Problem requirements: Tally the lines in the listing below that include "label". Answer with the count and nothing more.

+-------+

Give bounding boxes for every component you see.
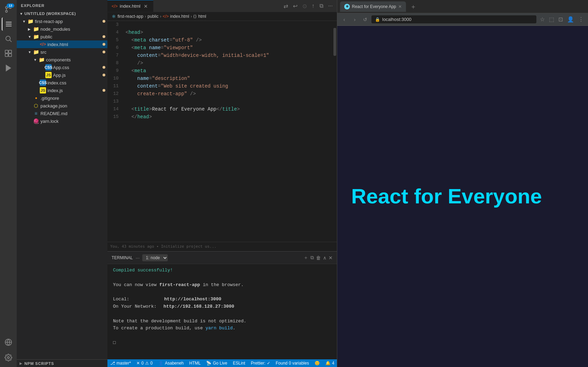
terminal-split-icon[interactable]: ⧉ [310, 255, 314, 261]
split-editor-icon[interactable]: ⧉ [318, 2, 325, 10]
svg-line-6 [10, 40, 12, 42]
sidebar-item-index-js[interactable]: ▶ JS index.js [17, 87, 107, 94]
status-prettier[interactable]: Prettier: ✓ [248, 359, 273, 367]
browser-refresh-btn[interactable]: ↺ [361, 15, 369, 24]
status-notifications[interactable]: 🔔 4 [323, 359, 337, 367]
bell-icon: 🔔 [325, 361, 331, 366]
search-icon[interactable] [2, 32, 15, 45]
browser-back-btn[interactable]: ‹ [340, 15, 348, 24]
sidebar-item-src[interactable]: ▼ 📁 src [17, 48, 107, 56]
workspace-root[interactable]: ▼ UNTITLED (WORKSPACE) [17, 10, 107, 17]
breadcrumb-first-react-app[interactable]: first-react-app [118, 14, 143, 19]
settings-icon[interactable] [2, 351, 15, 364]
forward-icon[interactable]: ⊙ [301, 2, 308, 10]
browser-forward-btn[interactable]: › [350, 15, 359, 24]
terminal-blank-2 [113, 289, 331, 296]
code-line-9: <meta [126, 67, 333, 75]
sidebar-item-app-css[interactable]: ▶ CSS App.css [17, 63, 107, 71]
terminal-content[interactable]: Compiled successfully! You can now view … [107, 264, 337, 359]
tab-index-html[interactable]: </> index.html ✕ [107, 0, 153, 12]
tab-bar: </> index.html ✕ ⇄ ↩ ⊙ ↑ ⧉ ··· [107, 0, 337, 12]
terminal-collapse-icon[interactable]: ∧ [323, 255, 326, 261]
browser-zoom-icon[interactable]: ⬚ [548, 15, 556, 23]
terminal-header-actions: ··· [136, 255, 140, 261]
breadcrumb-html-icon: </> [163, 14, 168, 19]
go-to-icon[interactable]: ↑ [310, 2, 316, 10]
browser-toolbar: ‹ › ↺ 🔒 localhost:3000 ☆ ⬚ ⊡ 👤 ⋮ [337, 13, 588, 26]
workspace-arrow: ▼ [20, 12, 24, 16]
browser-menu-icon[interactable]: ⋮ [577, 15, 585, 23]
sidebar-item-app-js[interactable]: ▶ JS App.js [17, 71, 107, 79]
sidebar-item-index-css[interactable]: ▶ CSS index.css [17, 79, 107, 87]
status-author[interactable]: 👤 Asabeneh [156, 359, 187, 367]
code-line-5: <meta charset="utf-8" /> [126, 36, 333, 44]
status-language[interactable]: HTML [187, 359, 204, 367]
status-golive[interactable]: 📡 Go Live [203, 359, 230, 367]
status-eslint[interactable]: ESLint [230, 359, 248, 367]
sidebar-item-components[interactable]: ▼ 📁 components [17, 56, 107, 63]
app-js-label: App.js [53, 73, 103, 78]
sidebar-item-readme[interactable]: ▶ ≡ README.md [17, 110, 107, 117]
app-css-icon: CSS [45, 64, 52, 70]
code-line-12: create-react-app" /> [126, 90, 333, 98]
terminal-more-icon[interactable]: ··· [136, 255, 140, 261]
code-lines[interactable]: <head> <meta charset="utf-8" /> <meta na… [123, 21, 333, 242]
terminal-tab-label[interactable]: TERMINAL [112, 255, 133, 260]
sidebar-item-package-json[interactable]: ▶ ⬡ package.json [17, 102, 107, 110]
sidebar-item-yarn-lock[interactable]: ▶ 🧶 yarn.lock [17, 117, 107, 125]
breadcrumb-sep-2: › [160, 14, 161, 19]
public-modified-badge [103, 35, 105, 38]
status-variables[interactable]: Found 0 variables [273, 359, 312, 367]
tab-close-button[interactable]: ✕ [143, 3, 149, 9]
warning-count: 0 [150, 361, 153, 366]
browser-url-bar[interactable]: 🔒 localhost:3000 [371, 15, 536, 23]
components-arrow: ▼ [33, 58, 38, 62]
terminal-add-icon[interactable]: ＋ [303, 255, 308, 261]
sidebar-item-public[interactable]: ▼ 📁 public [17, 33, 107, 40]
sidebar-header: EXPLORER [17, 0, 107, 10]
status-branch[interactable]: ⎇ master* [107, 359, 134, 367]
browser-panel: ⚛ React for Everyone App ✕ ＋ ‹ › ↺ 🔒 loc… [337, 0, 588, 367]
breadcrumb-html-tag[interactable]: html [198, 14, 206, 19]
explorer-icon[interactable] [2, 17, 15, 31]
svg-rect-10 [9, 54, 12, 57]
remote-icon[interactable] [2, 336, 15, 349]
browser-url-lock-icon: 🔒 [375, 17, 380, 22]
browser-cast-icon[interactable]: ⊡ [557, 15, 564, 23]
terminal-blank-4 [113, 332, 331, 339]
extensions-icon[interactable] [2, 47, 15, 60]
terminal-shell-select[interactable]: 1: node [142, 254, 168, 261]
status-errors[interactable]: ✕ 0 ⚠ 0 [134, 359, 155, 367]
emoji-icon: 😊 [315, 361, 320, 366]
editor-scrollbar[interactable] [333, 21, 337, 242]
browser-new-tab-btn[interactable]: ＋ [408, 2, 419, 12]
sidebar-item-index-html[interactable]: ▶ </> index.html [17, 40, 107, 48]
status-emoji[interactable]: 😊 [312, 359, 323, 367]
index-html-icon: </> [40, 41, 46, 47]
back-icon[interactable]: ↩ [292, 2, 299, 10]
sidebar-item-node-modules[interactable]: ▶ 📁 node_modules [17, 25, 107, 33]
breadcrumb-public[interactable]: public [148, 14, 158, 19]
app-container: EXPLORER ▼ UNTITLED (WORKSPACE) ▼ 📁 firs… [0, 0, 588, 367]
browser-tab-close[interactable]: ✕ [398, 4, 402, 9]
breadcrumb-index-html[interactable]: index.html [170, 14, 189, 19]
compare-icon[interactable]: ⇄ [282, 2, 289, 10]
index-css-icon: CSS [40, 80, 46, 86]
svg-point-1 [9, 7, 12, 9]
npm-scripts-label: NPM SCRIPTS [24, 361, 54, 366]
source-control-icon[interactable] [2, 3, 15, 16]
browser-account-icon[interactable]: 👤 [566, 15, 575, 23]
browser-tab[interactable]: ⚛ React for Everyone App ✕ [340, 1, 406, 12]
terminal-trash-icon[interactable]: 🗑 [316, 255, 321, 261]
terminal-close-icon[interactable]: ✕ [329, 255, 333, 261]
public-icon: 📁 [33, 33, 39, 40]
tab-index-html-label: index.html [120, 3, 140, 9]
svg-rect-7 [5, 50, 8, 53]
sidebar-item-gitignore[interactable]: ▶ 🔸 .gitignore [17, 94, 107, 102]
run-icon[interactable] [2, 61, 15, 75]
more-actions-icon[interactable]: ··· [327, 2, 334, 10]
tab-actions: ⇄ ↩ ⊙ ↑ ⧉ ··· [279, 0, 337, 12]
npm-scripts-section[interactable]: ▶ NPM SCRIPTS [17, 359, 107, 367]
sidebar-item-root-folder[interactable]: ▼ 📁 first-react-app [17, 17, 107, 25]
browser-bookmark-icon[interactable]: ☆ [538, 15, 546, 23]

+-------+

Answer to this exercise: 4